2009 was seen by many Ivanovic fans as the new season, a time for a fresh start. In Brisbane, she was the star attraction, but it was clear very soon she was in no kind of form to win, and she was trashed by a supreme Amelie Mauresmo, 6-2, 6-3, in the quarter-finals, and then decided to skip Sydney. Ivanovic then turned up to the Australian Open, playing German Julia Goerges. She soon went a break down and many groaned. "Surely this wouldn't happen for a third straight Slam? Losing to a non-top 100 player again?" Ivanovic turned the match round and won her next encounter against the Italian player, Alberta Brianti, in straight sets. However, she met her match against Russian teen Alisa Kleybanova, and after over two and a half hours of pulsating play, she lost.
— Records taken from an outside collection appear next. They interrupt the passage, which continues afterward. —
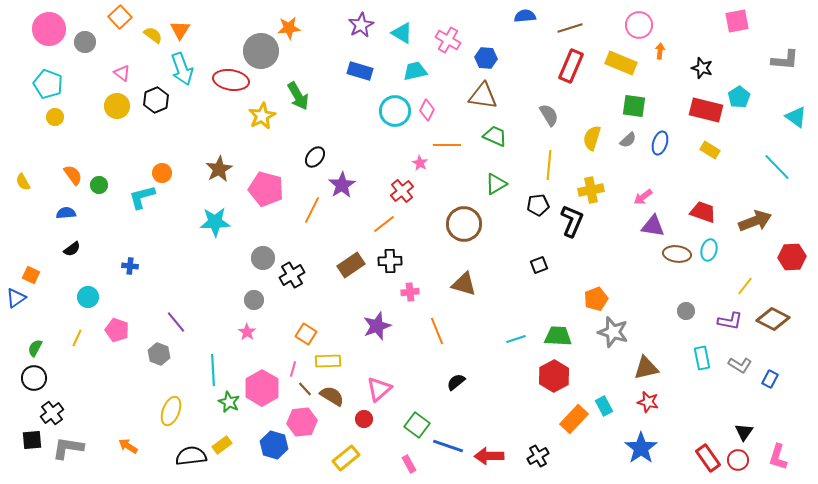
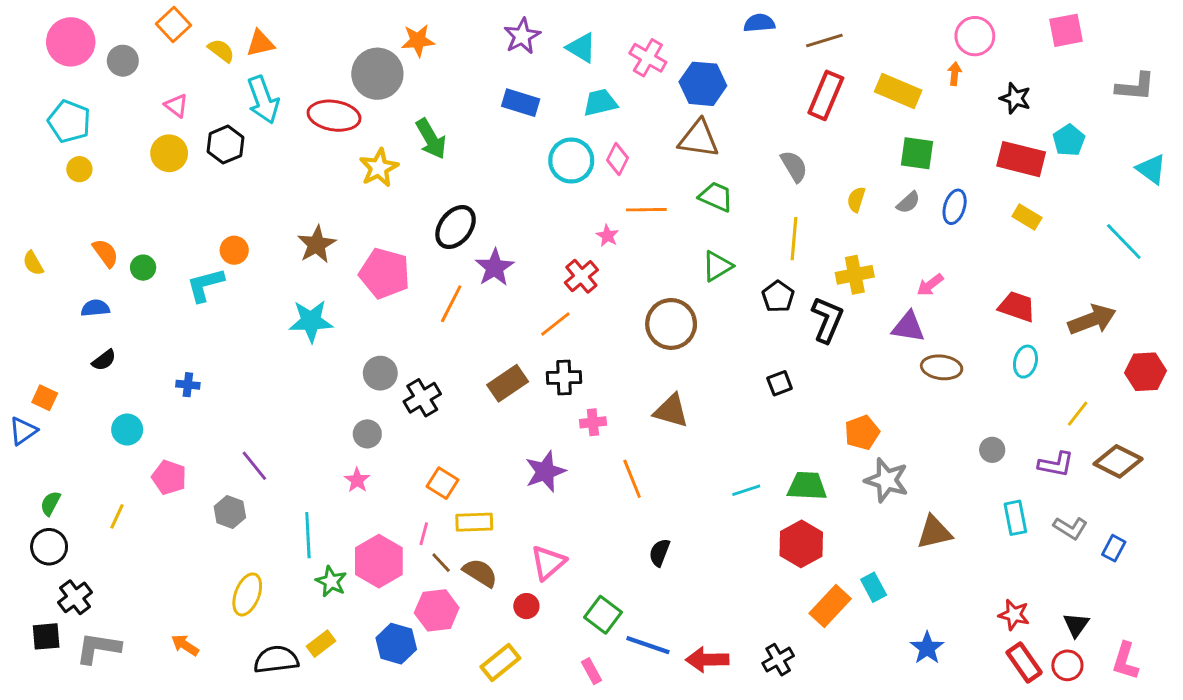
pink circle: (639, 25) -> (975, 36), moved
orange triangle: (180, 30) -> (260, 43), turned 45
blue hexagon: (486, 58) -> (703, 84), size x1.4
yellow semicircle: (592, 138) -> (856, 200), size x0.7
black ellipse: (315, 157) -> (456, 227), size x1.4
black pentagon: (538, 205) -> (778, 296), turned -30
purple triangle: (653, 226) -> (908, 327), moved
brown ellipse: (677, 254) -> (942, 367), moved
yellow line: (77, 338) -> (117, 516), moved
black semicircle: (456, 382) -> (659, 553), turned -30
red star: (648, 402) -> (1014, 615), moved
blue star: (641, 448) -> (927, 648), size x0.7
This came after she served for the first set at 5-3 and went on to lose it 7-5.
Overall, Ivanovic's outlook doesn't look bright, and it looks like that since winning the French Open, something has snapped in her mind. Winning a Grand Slam looks to have been fairly terminal for Mauresmo (and her talented appendix) as she now seemingly can rarely beat anyone higher than her own ranking, and Ivanovic could be heading down that avenue if she's not careful. However, Ivanovic is still young and has a lot of mileage left. She has a lot to give and I would highly doubt that this is the end for the Serbian player.